- **ABOUT THIS TASK**
Begin at the line containing "৭৬টি বিশুদ্ধ বৈদ্যুতিক" in the records below, end at the line containing "MEDIOS DE PAGO", and retype each line in that span exactly. No other line and no image should appear.

- **Saved entries**
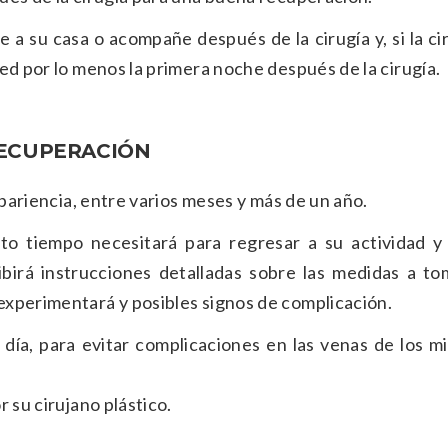
e a su casa o acompañe después de la cirugía y, si la ci
ed por lo menos la primera noche después de la cirugía.
RECUPERACIÓN
apariencia, entre varios meses y más de un año.
nto tiempo necesitará para regresar a su actividad y
birá instrucciones detalladas sobre las medidas a to
xperimentará y posibles signos de complicación.
día, para evitar complicaciones en las venas de los 
 su cirujano plástico.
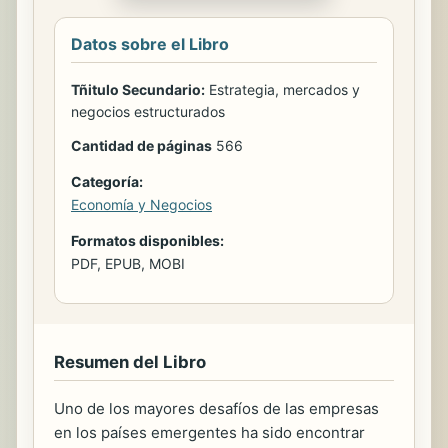
Datos sobre el Libro
Tñitulo Secundario:
Estrategia, mercados y
negocios estructurados
Cantidad de páginas
566
Categoría:
Economía y Negocios
Formatos disponibles:
PDF, EPUB, MOBI
Resumen del Libro
Uno de los mayores desafíos de las empresas
en los países emergentes ha sido encontrar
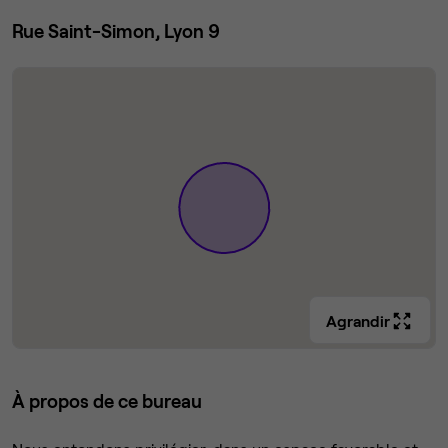
Rue Saint-Simon, Lyon 9
Agrandir
À propos de ce bureau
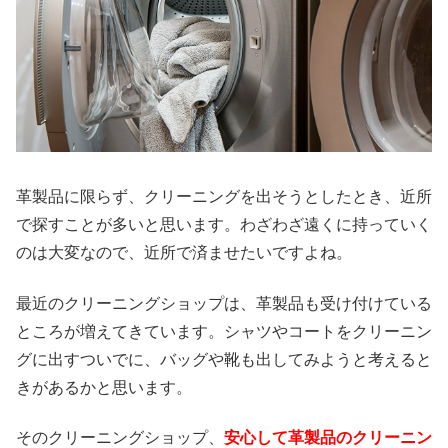
革製品に限らず、クリーニングを出そうとしたとき、近所
で探すことが多いと思います。わざわざ遠くに持っていく
のは大変なので、近所で済ませたいですよね。
最近のクリーニングショップは、革製品も受け付けている
ところが増えてきています。シャツやコートをクリーニン
グに出すついでに、バッグや靴も出してみようと考えると
きがあるかと思います。
そのクリーニングショップ、
安心して革製品のクリーニン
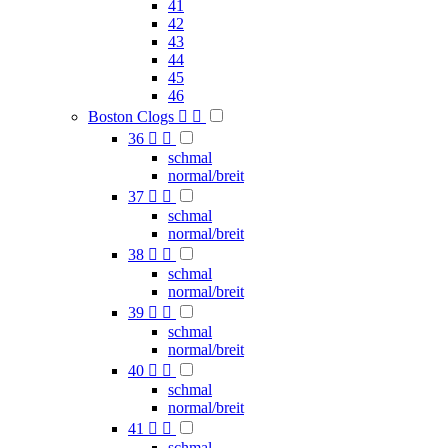
41
42
43
44
45
46
Boston Clogs


36


schmal
normal/breit
37


schmal
normal/breit
38


schmal
normal/breit
39


schmal
normal/breit
40


schmal
normal/breit
41


schmal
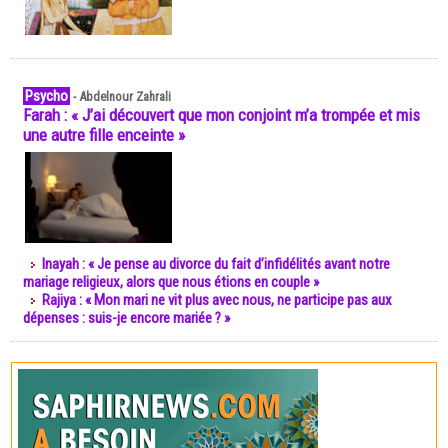
Psycho
-
Abdelnour Zahrali
Farah : « J’ai découvert que mon conjoint m’a trompée et mis
une autre fille enceinte »
Inayah : « Je pense au divorce du fait d’infidélités avant notre
mariage religieux, alors que nous étions en couple »
Rajiya : « Mon mari ne vit plus avec nous, ne participe pas aux
dépenses : suis-je encore mariée ? »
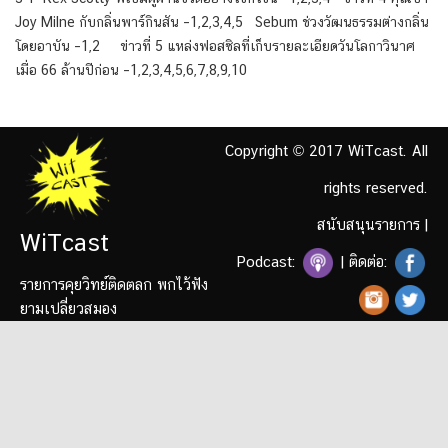
Joy Milne กับกลิ่นพาร์กินสัน –1,2,3,4,5 Sebum ช่วงวัฒนธรรมต่างกลิ่น
โดยอาบัน –1,2 ข่าวที่ 5 แหล่งฟอสซิลที่เก็บรายละเอียดวันโลกาวินาศ
เมื่อ 66 ล้านปีก่อน –1,2,3,4,5,6,7,8,9,10
Copyright © 2017 WiTcast. All
rights reserved.
สนับสนุนรายการ
|
WiTcast
Podcast:
| ติดต่อ:
รายการคุยวิทย์ติดตลก พกไว้ฟัง
ยามเปลี่ยวสมอง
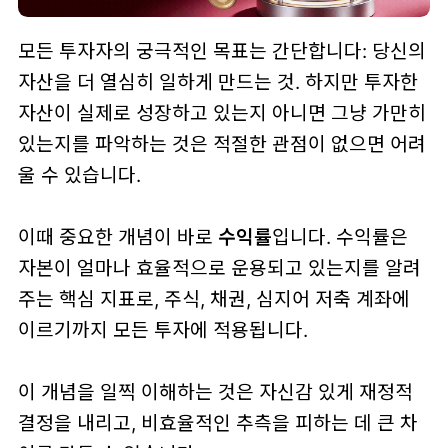
모든 투자자의 궁극적인 목표는 간단합니다: 당신의
자산을 더 열심히 일하게 만드는 것. 하지만 투자한
자산이 실제로 성장하고 있는지 아니면 그냥 가만히
있는지를 파악하는 것은 적절한 관점이 없으면 어려
울 수 있습니다.
이때 중요한 개념이 바로
수익률
입니다. 수익률은
자본이 얼마나 효율적으로 운용되고 있는지를 알려
주는 핵심 지표로, 주식, 채권, 심지어 저축 계좌에
이르기까지 모든 투자에 적용됩니다.
이 개념을 일찍 이해하는 것은 자신감 있게 재정적
결정을 내리고, 비효율적인 추측을 피하는 데 큰 차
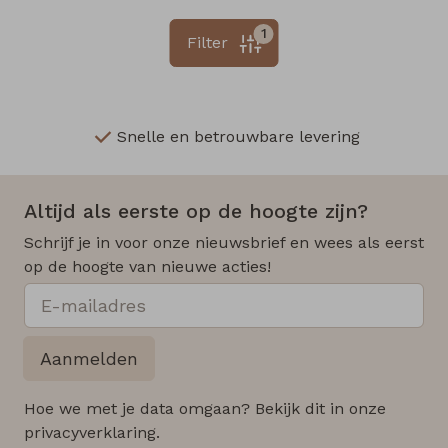
1
Filter
Snelle en betrouwbare levering
Altijd als eerste op de hoogte zijn?
Schrijf je in voor onze nieuwsbrief en wees als eerst
op de hoogte van nieuwe acties!
Aanmelden
Hoe we met je data omgaan? Bekijk dit in onze
privacyverklaring.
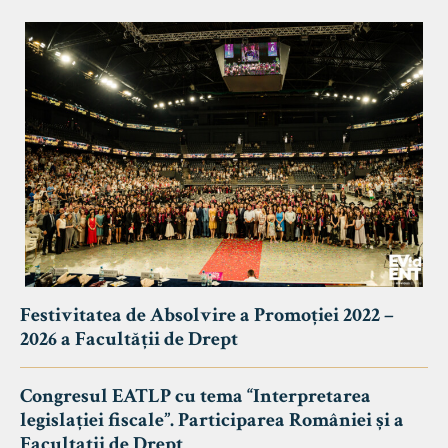
Festivitatea de Absolvire a Promoției 2022 –
2026 a Facultății de Drept
Congresul EATLP cu tema “Interpretarea
legislației fiscale”. Participarea României și a
Facultații de Drept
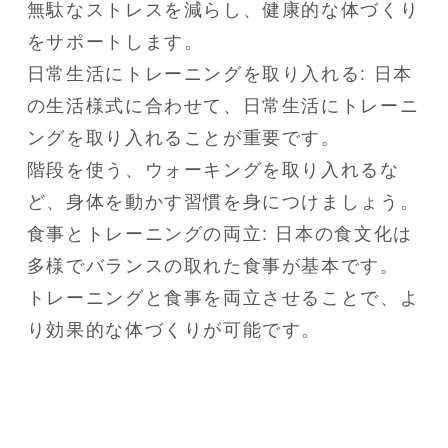
無駄なストレスを減らし、健康的な体づくり
をサポートします。

日常生活にトレーニングを取り入れる: 日本
の生活様式に合わせて、日常生活にトレーニ
ングを取り入れることが重要です。

階段を使う、ウォーキングを取り入れるな
ど、身体を動かす習慣を身につけましょう。

食事とトレーニングの両立: 日本の食文化は
多様でバランスの取れた食事が基本です。

トレーニングと食事を両立させることで、よ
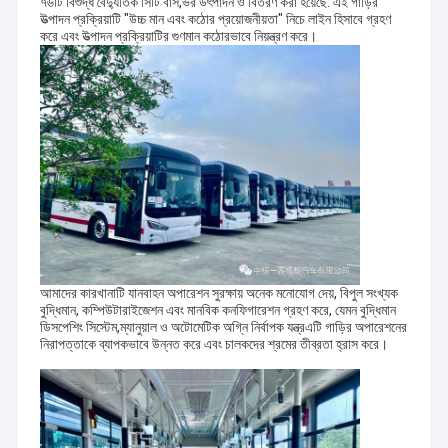
৭৬টি বিশুদ্ধ বৈদ্যুতিক সিটি বাস,ভর উৎপাদন ও বিতরণ করা হয়েছে. এই গাড়ির
উত্পাদন প্রক্রিয়াটি "উচ্চ মান এবং কঠোর প্রয়োজনীয়তা" নিচে লাইন হিসাবে গ্রহণ
করে এবং উত্পাদন প্রক্রিয়াটির গুণমান কঠোরভাবে নিয়ন্ত্রণ করে।
আমাদের কারখানাটি যানবাহন অপারেশন সুরক্ষায় অনেক মনোযোগ দেয়, বিপুল সংখ্যক
বুদ্ধিমান, কম্পিউটারাইজেশন এবং মানবিক কনফিগারেশন গ্রহণ করে, যেমন বুদ্ধিমান
ডিসপেশিং সিস্টেম,ম্যানুয়াল ও অটোমেটিক অগ্নি নির্বাপক যন্ত্রএটি গাড়ির অপারেশনের
নিরাপত্তাকে ব্যাপকভাবে উন্নত করে এবং চালকদের শ্রমের তীব্রতা হ্রাস করে।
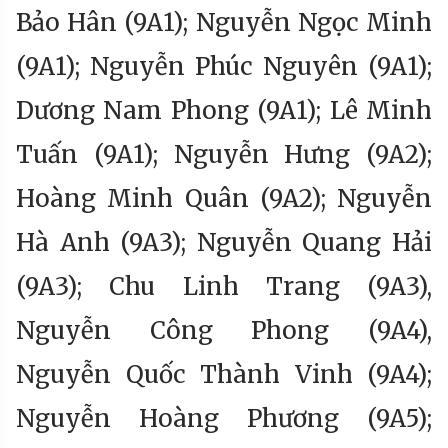
Bảo Hân (9A1); Nguyễn Ngọc Minh
(9A1); Nguyễn Phúc Nguyên (9A1);
Dương Nam Phong (9A1); Lê Minh
Tuấn (9A1); Nguyễn Hưng (9A2);
Hoàng Minh Quân (9A2); Nguyễn
Hà Anh (9A3); Nguyễn Quang Hải
(9A3); Chu Linh Trang (9A3),
Nguyễn Công Phong (9A4),
Nguyễn Quốc Thành Vinh (9A4);
Nguyễn Hoàng Phương (9A5);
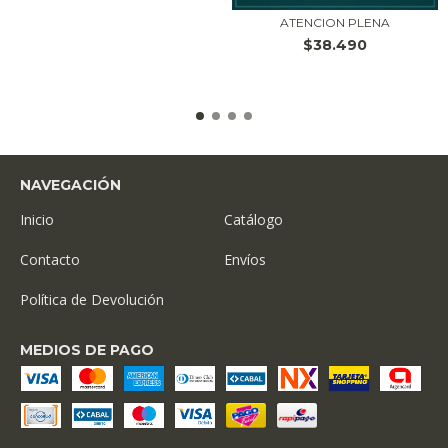
ATENCION PLENA
$38.490
NAVEGACIÓN
Inicio
Catálogo
Contacto
Envíos
Política de Devolución
MEDIOS DE PAGO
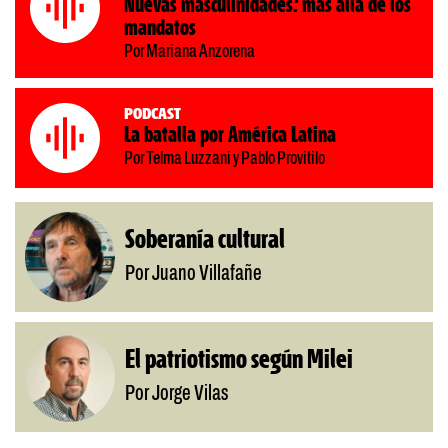
Nuevas masculinidades: más allá de los
mandatos
Por Mariana Anzorena
Podcast
La batalla por América Latina
Por Telma Luzzani y Pablo Provitilo
Soberanía cultural
Por Juano Villafañe
El patriotismo según Milei
Por Jorge Vilas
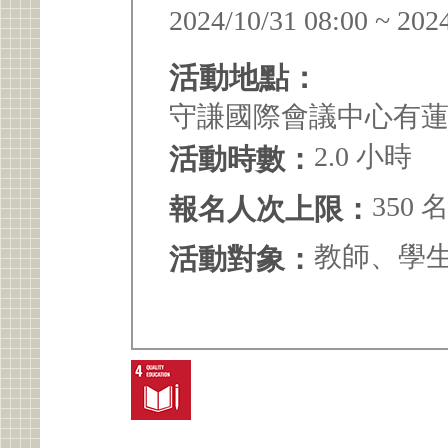
2024/10/31 08:00 ~ 202
活動地點：
守謙國際會議中心有
2.0 小時
活動時數：
350 
報名人次上限：
教師、學
活動對象：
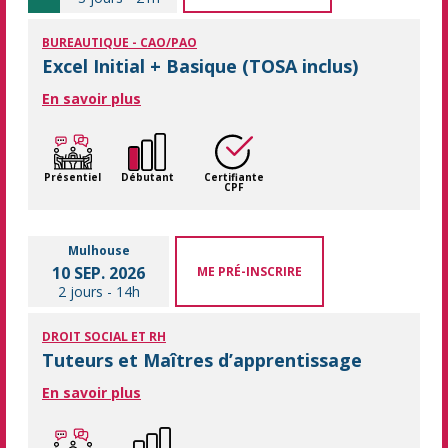
BUREAUTIQUE - CAO/PAO
Excel Initial + Basique (TOSA inclus)
En savoir plus
Présentiel
Débutant
Certifiante
CPF
Mulhouse
10 SEP. 2026
ME PRÉ-INSCRIRE
2 jours
-
14h
DROIT SOCIAL ET RH
Tuteurs et Maîtres d’apprentissage
En savoir plus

- **ANSWER FOR THIS EXERCISE**
৭৬টি বিশুদ্ধ বৈদ্যুতিক সিটি বাস,ভর উৎপাদন ও বিতরণ করা হয়েছে. এই গাড়ির
উত্পাদন প্রক্রিয়াটি "উচ্চ মান এবং কঠোর প্রয়োজনীয়তা" নিচে লাইন হিসাবে গ্রহণ
করে এবং উত্পাদন প্রক্রিয়াটির গুণমান কঠোরভাবে নিয়ন্ত্রণ করে।
আমাদের কারখানাটি যানবাহন অপারেশন সুরক্ষায় অনেক মনোযোগ দেয়, বিপুল সংখ্যক
বুদ্ধিমান, কম্পিউটারাইজেশন এবং মানবিক কনফিগারেশন গ্রহণ করে, যেমন বুদ্ধিমান
ডিসপেশিং সিস্টেম,ম্যানুয়াল ও অটোমেটিক অগ্নি নির্বাপক যন্ত্রএটি গাড়ির অপারেশনের
নিরাপত্তাকে ব্যাপকভাবে উন্নত করে এবং চালকদের শ্রমের তীব্রতা হ্রাস করে।
Bảo Hân (9A1); Nguyễn Ngọc Minh
(9A1); Nguyễn Phúc Nguyên (9A1);
Dương Nam Phong (9A1); Lê Minh
Tuấn (9A1); Nguyễn Hưng (9A2);
Hoàng Minh Quân (9A2); Nguyễn
Hà Anh (9A3); Nguyễn Quang Hải
(9A3); Chu Linh Trang (9A3),
Nguyễn Công Phong (9A4),
Nguyễn Quốc Thành Vinh (9A4);
Nguyễn Hoàng Phương (9A5);
ATENCION PLENA
$38.490
NAVEGACIÓN
Inicio
Catálogo
Contacto
Envíos
Política de Devolución
MEDIOS DE PAGO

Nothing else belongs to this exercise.